It’s been a couple of weeks since the April 30th tax return deadline has passed. If you’ve setup auto deposit to your bank account, on the CRA website, you would have received your tax refund by now. For many this comes as a bit of a windfall when the money situation is tight. So what should you do with the tax return now that you got back?
Let’s understand why you are getting money back first. The RRSP account is advertised as a way to save for retirement, but the reality of it is that it’s actually a way to defer taxes to a later date. That’s why you’re offered a tax return for contributing. You are getting back the taxes you paid for the amount that you contributed.
The consequence of getting a tax return now is that when money is taken out of the RRSP account in the future, you will have to pay taxes on the withdrawal.

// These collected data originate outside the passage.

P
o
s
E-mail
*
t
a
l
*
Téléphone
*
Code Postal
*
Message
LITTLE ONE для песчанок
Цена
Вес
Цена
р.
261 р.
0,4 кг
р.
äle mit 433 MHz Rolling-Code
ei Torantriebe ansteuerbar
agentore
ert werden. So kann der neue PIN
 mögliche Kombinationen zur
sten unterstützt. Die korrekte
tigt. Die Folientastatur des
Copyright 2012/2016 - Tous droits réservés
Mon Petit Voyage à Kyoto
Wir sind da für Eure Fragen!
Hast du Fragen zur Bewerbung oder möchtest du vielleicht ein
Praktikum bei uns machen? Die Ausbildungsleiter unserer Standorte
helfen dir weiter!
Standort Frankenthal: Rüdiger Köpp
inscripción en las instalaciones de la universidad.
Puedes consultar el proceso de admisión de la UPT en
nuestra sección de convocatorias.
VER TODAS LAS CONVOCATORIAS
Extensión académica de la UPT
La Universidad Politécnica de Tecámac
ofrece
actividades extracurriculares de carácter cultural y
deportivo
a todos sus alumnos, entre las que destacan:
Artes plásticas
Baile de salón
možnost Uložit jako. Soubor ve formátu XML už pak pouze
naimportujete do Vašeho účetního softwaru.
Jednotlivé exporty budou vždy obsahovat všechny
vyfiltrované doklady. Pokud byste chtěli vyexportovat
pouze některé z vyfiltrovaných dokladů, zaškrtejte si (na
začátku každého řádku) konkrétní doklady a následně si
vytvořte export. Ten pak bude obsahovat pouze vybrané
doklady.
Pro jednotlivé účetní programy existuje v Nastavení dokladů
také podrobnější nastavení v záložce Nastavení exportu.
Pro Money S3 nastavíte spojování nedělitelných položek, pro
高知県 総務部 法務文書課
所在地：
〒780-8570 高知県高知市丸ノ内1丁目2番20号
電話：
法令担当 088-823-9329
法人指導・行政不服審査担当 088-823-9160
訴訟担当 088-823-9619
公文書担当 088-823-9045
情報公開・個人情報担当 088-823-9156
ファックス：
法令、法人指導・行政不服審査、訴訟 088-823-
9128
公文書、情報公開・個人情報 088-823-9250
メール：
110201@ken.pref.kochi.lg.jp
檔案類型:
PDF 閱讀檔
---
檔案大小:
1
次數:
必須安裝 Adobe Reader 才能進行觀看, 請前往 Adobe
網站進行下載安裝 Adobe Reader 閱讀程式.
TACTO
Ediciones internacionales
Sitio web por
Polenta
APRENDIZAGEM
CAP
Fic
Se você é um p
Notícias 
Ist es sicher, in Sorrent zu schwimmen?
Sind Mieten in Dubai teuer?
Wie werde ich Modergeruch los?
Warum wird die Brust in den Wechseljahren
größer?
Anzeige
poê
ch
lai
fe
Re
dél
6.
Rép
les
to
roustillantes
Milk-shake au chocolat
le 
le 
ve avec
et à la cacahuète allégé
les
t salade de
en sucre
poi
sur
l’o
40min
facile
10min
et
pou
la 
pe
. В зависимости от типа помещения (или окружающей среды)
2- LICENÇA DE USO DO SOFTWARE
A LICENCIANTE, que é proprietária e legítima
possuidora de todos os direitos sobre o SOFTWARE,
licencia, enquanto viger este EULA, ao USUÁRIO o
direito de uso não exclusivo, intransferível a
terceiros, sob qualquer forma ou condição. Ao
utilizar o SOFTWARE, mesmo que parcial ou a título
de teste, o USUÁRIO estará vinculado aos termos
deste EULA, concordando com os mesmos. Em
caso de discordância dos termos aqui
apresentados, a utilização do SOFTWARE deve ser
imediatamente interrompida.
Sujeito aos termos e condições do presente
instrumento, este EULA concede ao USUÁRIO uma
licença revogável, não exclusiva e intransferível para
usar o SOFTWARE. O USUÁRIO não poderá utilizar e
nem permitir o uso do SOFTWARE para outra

Money taken out of an RRSP is treated as earning a regular income. This might be advantageous to people who see themselves going into a lower income bracket, but it’s a terrible idea if you have a defined pension or expect to be generating a larger income due to a large inheritance or investment income.
Alright! Now that we know why we are getting a refund, what are some of the popular things that people do?
With Canadians falling deeper and deeper into debt, one of the popular ways to use the tax return is to pay off that debt. Now this doesn’t seem like such a bad idea, it’s certainly better than spending it on an iPhone, but one would have to wonder, if you can make a contribution to your RRSP why can’t you pay off your debt first?
Putting off debt in favour of saving for retirement seems a bit backwards. In fact, by spending the tax return, this means you are borrowing from your future self to pay for something now. This is something you should avoid doing.
If you are constantly finding yourself behind in debt payments. Budget accordingly. Make sure you don’t exceed your monthly budgets. Set aside money to pay down the debt so that your money is working for you, rather than your debt working against you. Waiting to get a tax return year after year to make up for debt payments means your loans are slowly draining you away with interest payments.
Going On A Buying Spree
When I was younger, I always thought of my tax return as a bonus. It was this one time payment that made me a bit richer in the Spring time. What better way than reward myself some brand new kicks for the summer. Wrong answer young dumb self.
Spending the tax refund is probably the worst move one can do. Spending it is no different than using it to pay off debt, only this time there is nothing that is helping you financially. By spending it on something, it means that you are spending money from your future self.
What do I mean when I keep saying spending from my future self? Quite simple in fact. By spending the tax refund, it’s taking away from the money you will need when you withdraw money from your RRSP. That’s when the taxes, or the refund you received, will be taken back away from the government. Just keep drilling in your head that the RRSP is a tax deferral account and you’ll finally get it.
Save And Invest It
The proper way to use your tax refund is to save and invest it. If you are investing your RRSP contributions for retirement, then you will need the refund that the government pays you back to pay for the taxes when you withdraw the money in the future.
For instance, say you contribute $5,000 into your RRSP while paying in the 20% marginal tax bracket. This will mean that the government will return $1000 back to you as a tax refund. That’s great! You’ve just saved $1000 in taxes.
Now say over the next decade the money in the RRSP grows and it doubles. There’s $10,000 sitting in your RRSP now, but you want to withdraw all of it out for whatever reason. If you are still in the 20% marginal tax bracket, then withdrawing the $10,000 will result in tax bill of $2,000. That’s right the government is going to tax you on your withdrawals!
Now where is the $2,000 coming from? Well, in this case if you had spent the original tax refund, then the money will be coming out of the gains that you have gotten from investing in your RRSP. However, had the original $1,000 tax refund been saved and invested instead, then that $1,000 would also double along with the original RRSP investment. Magically that $1000 is now sitting at $2,000. Tada! That’s exactly the same amount that you need to pay for taxes.
That’s why you should be investing the refund. It allows you to use the gains from the refund to pay for the taxes when withdrawing from the RRSP account.
Understand the RRSP Account
One the biggest misconceptions that Canadians have about the RRSP account is that it was created for the purpose of retirement. That’s a big lie. The sole purpose is to defer taxes to a later date in hopes that you will be paying taxes in a lower tax bracket.
What many people fail to realize when they finally retire is that the money in the RRSP is not really all their money. The government actually has a claim to it in the form of taxes. This is where individuals get caught off guard when they think they have saved up more money than they really have. They may think they have saved up over a quarter million, but in fact, 20% of that money is going to be taxed and taken away by the government (if you’re still in the lowest tax brackets).
That’s why it’s important to understand what the tax refund is all about. The government is very happy when you spend the money now because it helps the economy, but what it ends up doing is taking away from your future wealth.
Now that you know the truth about your tax refund, what are you going to do with your tax refund?